A Malta Trust is set up by the drafting of a Deed of Trust. This document must nominate and provide details of a Settlor (who provides the assets to be held in trust), a Beneficiary (who will benefit from the assets held in trust at an appointed time), and a Trustee. the individual who is obliged to ensure the wishes of the settlor are met and to administer the assets of the trust in the best interest of the beneficiary, thereby owing fiduciary obligations to the beneficiaries of the trust.). In the Deed, a list of full obligations, terms, and specifications are highlighted such as the term of the Trust, any special conditions, and what would happen to the assets as a result of various situations. Once the Trust is signed, it becomes binding and comes into effect without the need to register, or to make it public in any way.
Setting up a trust is a relatively short-term process, in theory, because as soon as the Deed is drafted and signed, it enters into force.
A Malta Foundation can be set up by any individual as long as they comply in full with the applicable regulations in the Malta Civil Code. It can be set up by means of a publicly registered deed, or through a last will and testament, and it must have a name which includes the word “foundation” so that it is clearly identifiable as such. The foundation must also have an address in Malta so that anyone wishing to ask questions, or for more information on its activities, can do so easily.
Before setting up a foundation, the founders must endow assets of at least €1164.69 into the foundation, with the sole exception of foundations set up for non-profit making, or sociable purposes- in which case the endowment is €232.94.

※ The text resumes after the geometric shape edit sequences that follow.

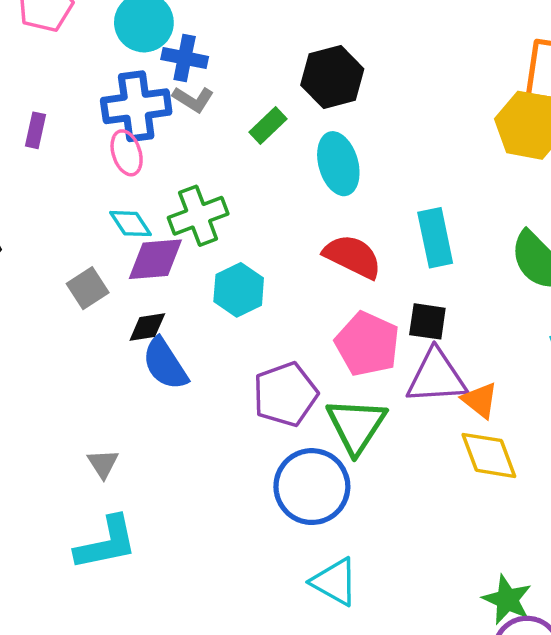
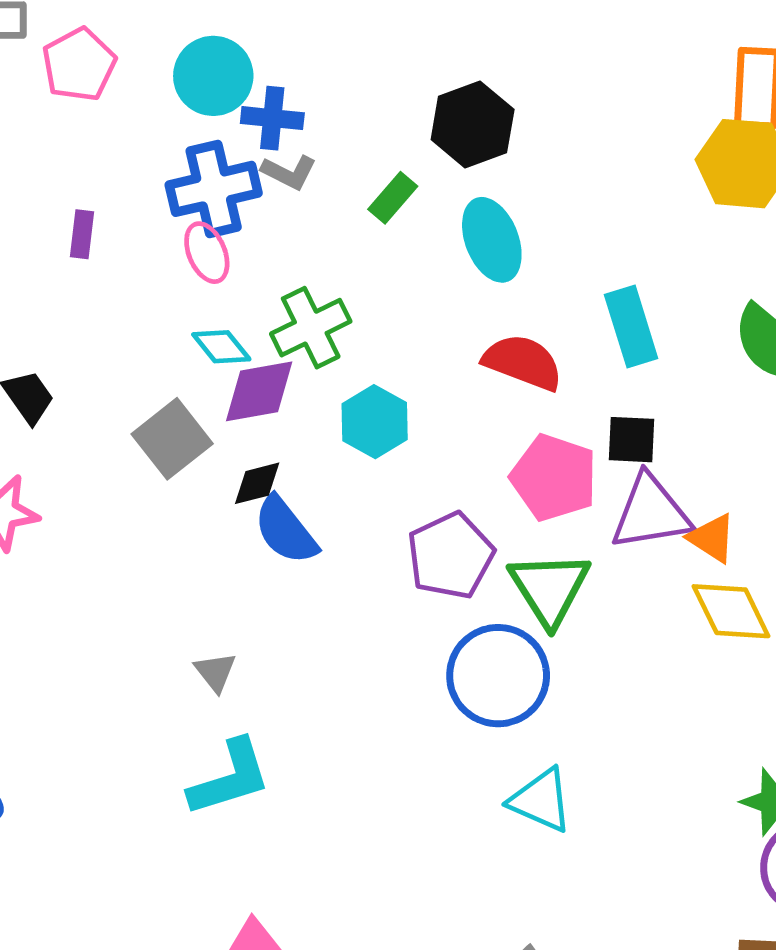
gray square: (88, 288) -> (172, 439), size x1.4

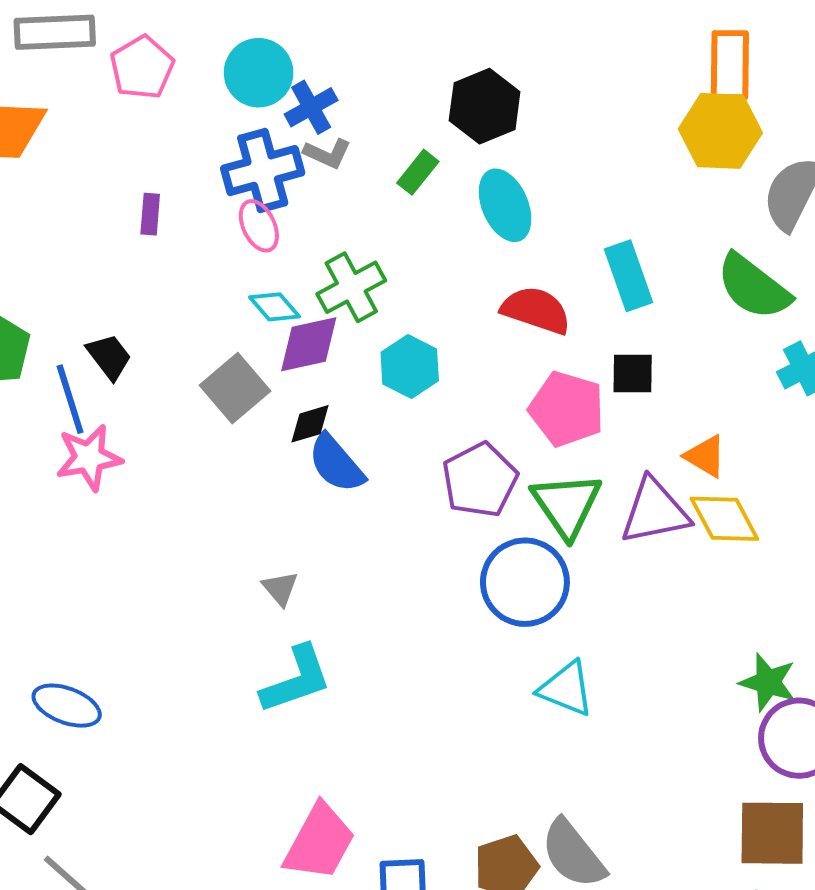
blue cross: (272, 118) -> (311, 107), turned -33
purple triangle: (651, 513) -> (655, 511), moved

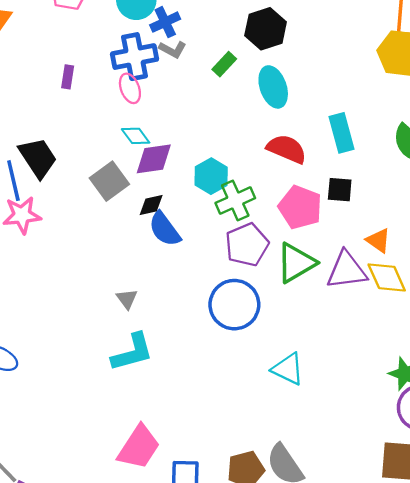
green cross: (351, 287) -> (235, 201), moved
black trapezoid: (109, 357) -> (38, 158), size x1.5
green triangle: (567, 505) -> (296, 263), turned 30
blue circle: (525, 582) -> (234, 305), moved

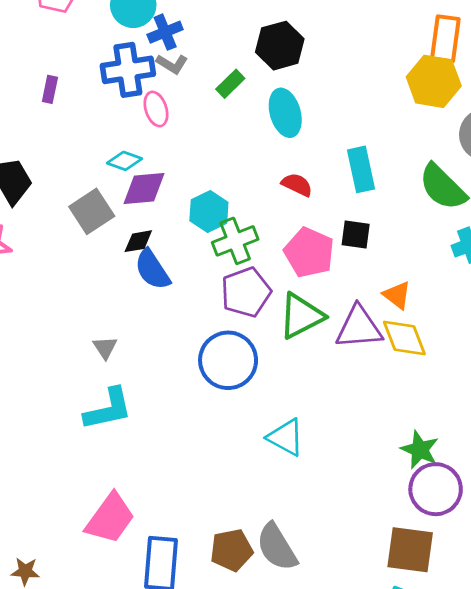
pink ellipse: (130, 88) -> (156, 109), moved
cyan diamond: (136, 136) -> (124, 161), turned -36
red semicircle: (287, 149) -> (297, 185), size x0.7

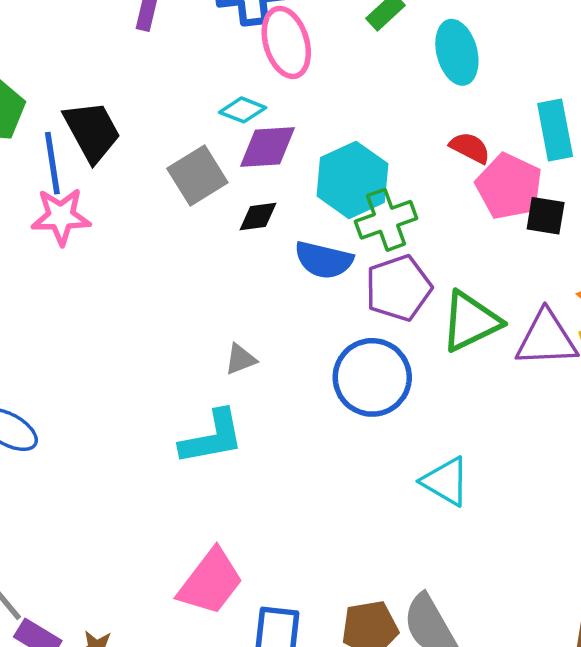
pink ellipse: (156, 109) -> (286, 42), size x1.5
cyan hexagon: (209, 212) -> (352, 180), size x1.4
pink pentagon: (309, 252) -> (509, 186), moved
blue semicircle: (152, 270) -> (324, 260), moved, turned -45
gray triangle: (105, 347) -> (240, 359), moved, turned 40

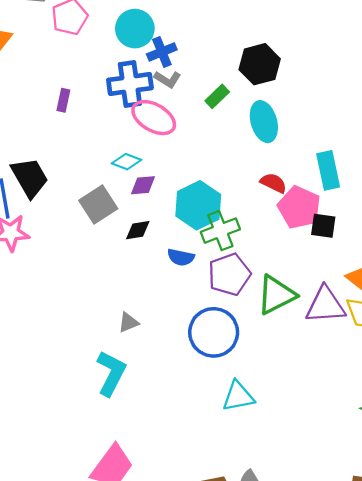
pink ellipse: (286, 42) -> (154, 118), turned -42
purple diamond: (267, 147) -> (143, 185), size x0.7
blue semicircle: (324, 260) -> (181, 257), size x0.7
cyan L-shape: (212, 437) -> (111, 373), turned -51
cyan triangle: (446, 481) -> (238, 396), moved, turned -40

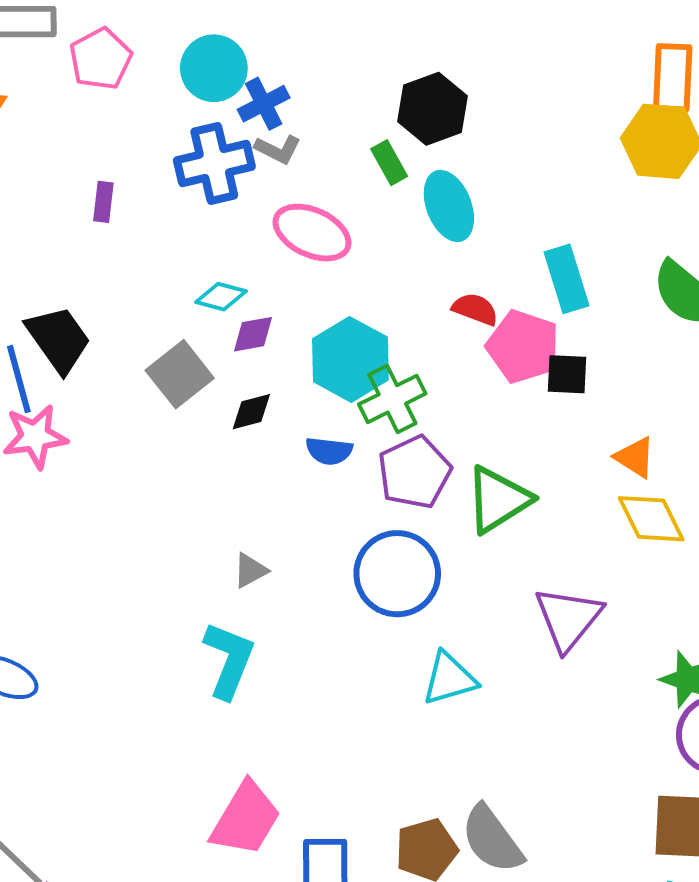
green rectangle: (217, 96) -> (389, 163), moved, turned -70
pink ellipse: (154, 118) -> (312, 233), moved
purple triangle: (325, 305) -> (568, 618), moved, turned -42

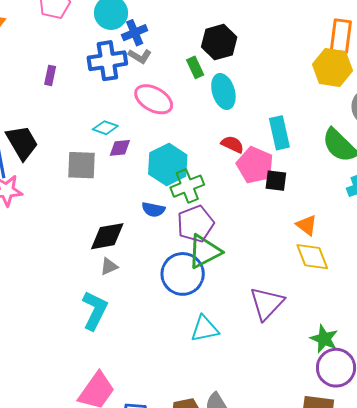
gray square: (180, 374) -> (81, 165), turned 36
black diamond: (251, 412) -> (107, 236), moved, size x1.6
green triangle: (498, 500) -> (204, 252), moved

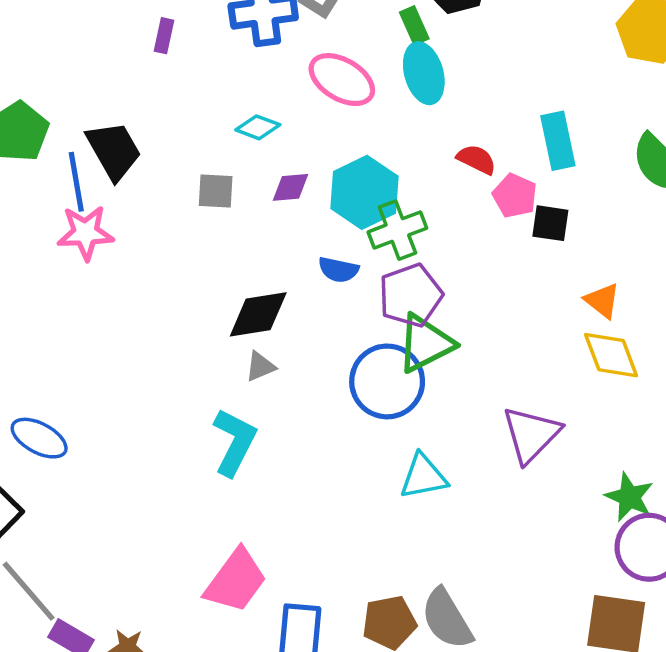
cyan ellipse: (223, 91) -> (424, 73), moved
purple diamond: (120, 148) -> (290, 187), moved
gray square: (81, 165) -> (216, 191), size x0.7
pink pentagon: (255, 165) -> (515, 196), size x0.7

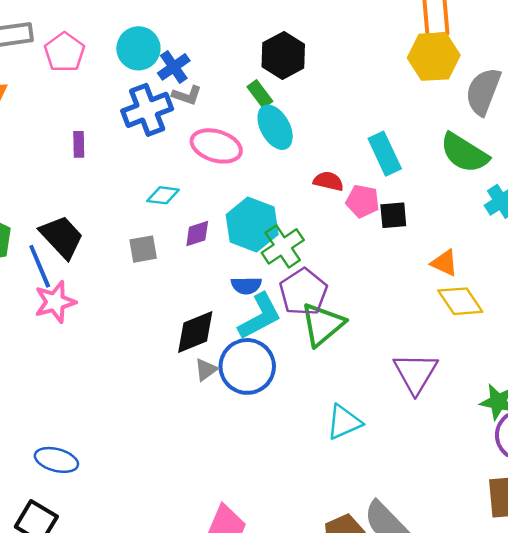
blue circle: (387, 381) -> (247, 366), moved
cyan L-shape: (234, 442) -> (260, 316), moved, turned 48

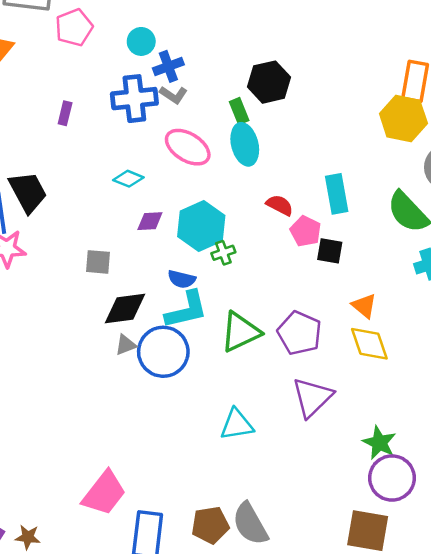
cyan circle: (138, 48) -> (141, 41), size x0.7
green cross: (283, 246) -> (223, 253), size x0.6
gray square: (143, 249) -> (98, 262), moved
purple pentagon: (303, 292) -> (299, 333), moved, turned -30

The Deed of Foundation must also state the clear purpose of the foundation, the identities of the board of administrators, the legal representation, and the details of first administrators. Foundations may opt to name the Beneficiaries in a Beneficiary Statement, therefore leaving them unnamed in the Statute of the Foundation. A Beneficiary Statement is a private writing and therefore remains completely private.
A Malta Trust is useful in the cases of passing on assets such as an estate for inheritance purposes. It is also used in the cases of holding valuable in assets until the beneficiary reaches an age that they are responsible enough to manage the ownership of it themselves.
A Malta Foundation. A foundation is defined as a patrimony, constituted by a founder with all assets being designed to fulfil a purpose for the benefit of an individual, or a group of individuals. The assets can also be used for a specific purpose such as charity, philanthropy, or non-profit. Requirements
A Malta Trust is unique in that it does not have any separate legal personality and cannot be sued, or be subject to bankruptcy, or requests for repayment of debts, should the beneficiary be targeted as such. It is also completely private and can be kept secret between the individuals named on the Deed. It requires no registration or public notification of any kind.
A Malta Foundation is its own legal entity with a name and its own identity which must be registered with The Registrar of Legal Persons, and if it chooses to be taxed like a company, it will be subject to annual checks such as audits.
A Malta Trust is run by its trustee(s) whereas a Malta Foundation is run by administrators but both Trustees and Administrators have fiduciary responsibilities to the beneficiaries of the trust.